▸ **WHAT TO DO**:
What is needed is an exact copy of the records below, minus any pictures.

▸ **DATA LISTING**:
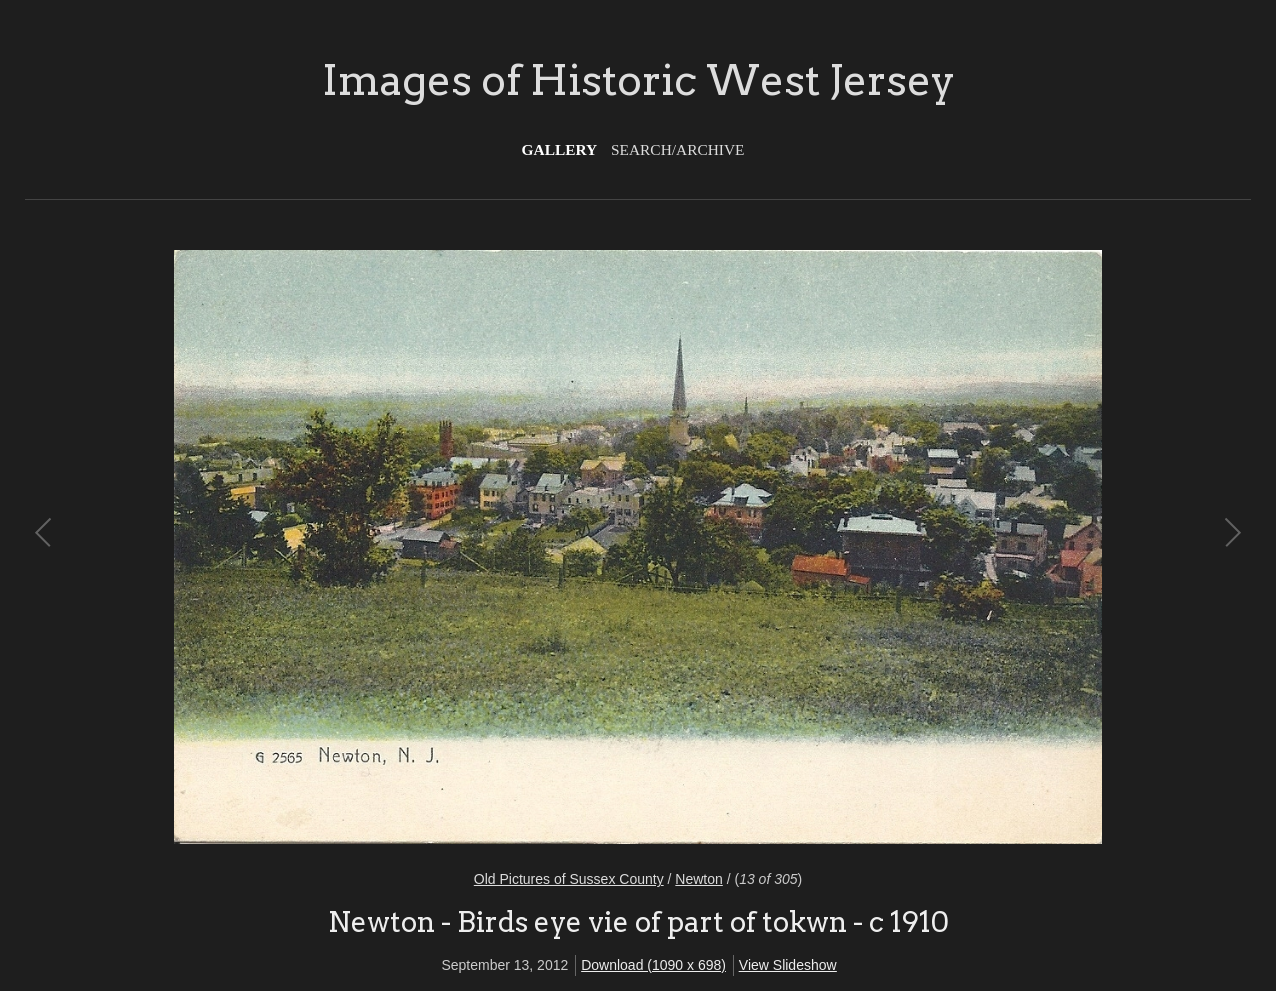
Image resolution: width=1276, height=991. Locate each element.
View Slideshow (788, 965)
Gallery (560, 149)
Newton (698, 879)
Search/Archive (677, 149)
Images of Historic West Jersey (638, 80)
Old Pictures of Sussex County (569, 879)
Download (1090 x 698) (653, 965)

▸ **RESULT**:
Image resolution: width=1276, height=991. Locate each element.
View Slideshow (788, 965)
Gallery (560, 149)
Newton (698, 879)
Search/Archive (677, 149)
Images of Historic West Jersey (638, 80)
Old Pictures of Sussex County (569, 879)
Download (1090 x 698) (653, 965)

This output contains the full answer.